Chocolate City Revisted

I last wrote about Washington DC on this blog about two years ago.  I’m back again and finding the contrasts and contradictions are sharper than in 2012.  Most cities have experienced gentrification, but DC is doing it on speed.  In other places, a particular area may be subject to the passing whims of property-market fueled fashion, but here it’s happening on a city-wide scale.  The peculiarities of Washington’s socio-economic geography make this possible.  This can feel like a walled city without walls.  The statutory limitations on growth inevitably mean that population increases and shifts lead to distortion and displacement, the key feature of which is that Chocolate City is becoming White Washington.  With the exception of the south-east segment across the Anacostia river (and I gather even this is changing) it appears that every part of DC is undergoing redesign and redevelopment in the image of a young, hip, affluent urban elite.  The latter, of course, is a defining feature of gentrification, but it assumes a particular resonance in a city whose history is replete with paradox.  In some respects, DC is a company town, but the artifice of government power and grandeur conceals a visually charming, but socially divided place.  The Shaw neighbourhood, for example, was the residential and cultural heart of DC’s African-American community from the end of the Civil War, through segregation, the 1968 riots and the urban decay that followed.  When I first visited Shaw about ten years ago it was still predominantly poor and black, but with the tell-tale harbingers of gentrification beginning to show.  Now it’s a hive of trendy clubs, restaurants, bars and luxury apartments.  Its new population is not uniformly white, but it is uniformly well-off.  Not far away and only five minutes from The White House, Franklin Square is one of the many public spaces designed to make Washington a ‘beautiful city’ capable of rivaling its European forerunners.  When I walked through it yesterday morning there were at least 100 homeless people in it, some of them queuing up at a soup kitchen, almost all of them black.  When I passed-by in the evening there was a small group of religious fanatics with signs reading ‘God Hates Fags’.  They were black too.  I’m not sure what (if any) connection there is between these observations, beyond a profound sense of social dislocation within which skin colour (and sexuality?) act as a proxy for class.

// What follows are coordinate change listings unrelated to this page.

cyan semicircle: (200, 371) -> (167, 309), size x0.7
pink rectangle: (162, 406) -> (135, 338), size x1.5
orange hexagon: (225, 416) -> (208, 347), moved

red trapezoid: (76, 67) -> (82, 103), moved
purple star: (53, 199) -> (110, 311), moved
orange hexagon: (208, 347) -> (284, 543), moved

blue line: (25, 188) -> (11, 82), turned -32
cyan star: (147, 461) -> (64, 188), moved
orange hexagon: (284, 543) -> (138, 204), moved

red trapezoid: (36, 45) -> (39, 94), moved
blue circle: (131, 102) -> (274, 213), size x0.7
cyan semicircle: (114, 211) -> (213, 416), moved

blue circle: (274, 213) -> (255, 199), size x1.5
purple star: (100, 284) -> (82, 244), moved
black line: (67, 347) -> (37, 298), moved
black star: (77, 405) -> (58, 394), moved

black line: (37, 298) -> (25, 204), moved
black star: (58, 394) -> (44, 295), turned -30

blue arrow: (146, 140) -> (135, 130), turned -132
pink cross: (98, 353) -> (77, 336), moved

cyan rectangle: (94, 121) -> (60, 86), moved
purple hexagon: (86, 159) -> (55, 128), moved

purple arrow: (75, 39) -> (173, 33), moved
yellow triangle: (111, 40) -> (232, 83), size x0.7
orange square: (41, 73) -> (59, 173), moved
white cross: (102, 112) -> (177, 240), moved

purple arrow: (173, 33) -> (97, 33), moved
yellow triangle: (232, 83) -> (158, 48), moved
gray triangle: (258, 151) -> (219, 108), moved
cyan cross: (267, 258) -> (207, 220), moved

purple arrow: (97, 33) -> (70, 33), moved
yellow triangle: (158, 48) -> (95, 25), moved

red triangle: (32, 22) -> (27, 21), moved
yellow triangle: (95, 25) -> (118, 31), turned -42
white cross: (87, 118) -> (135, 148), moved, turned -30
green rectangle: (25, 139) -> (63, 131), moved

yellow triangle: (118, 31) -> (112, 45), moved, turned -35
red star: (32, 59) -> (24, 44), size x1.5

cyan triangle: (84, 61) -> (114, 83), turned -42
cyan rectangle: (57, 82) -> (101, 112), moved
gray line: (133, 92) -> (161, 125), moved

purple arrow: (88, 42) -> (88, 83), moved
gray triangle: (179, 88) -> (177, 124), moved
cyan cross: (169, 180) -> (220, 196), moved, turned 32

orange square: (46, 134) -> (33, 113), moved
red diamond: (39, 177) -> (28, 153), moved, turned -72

Today is the opening session of the annual National Alliance of HUD Tenants (NAHT) conference – the main reason why I’m here.  NAHT is a national campaign organisation representing low-income tenants living in government subsidised rental housing, most of it in the private sector.  There are delegates here from the states of New York, California, Massachusetts, Pennsylvania, Texas, Illinois, Washington, Georgia, Maryland and Oklahoma, as well as locals from DC (which isn’t a state).  NAHT is hard-boiled and gritty, necessary characteristics for dealing with government and private agencies who generally fail to respect its members.  I always find it an inspiring event and will say more soon.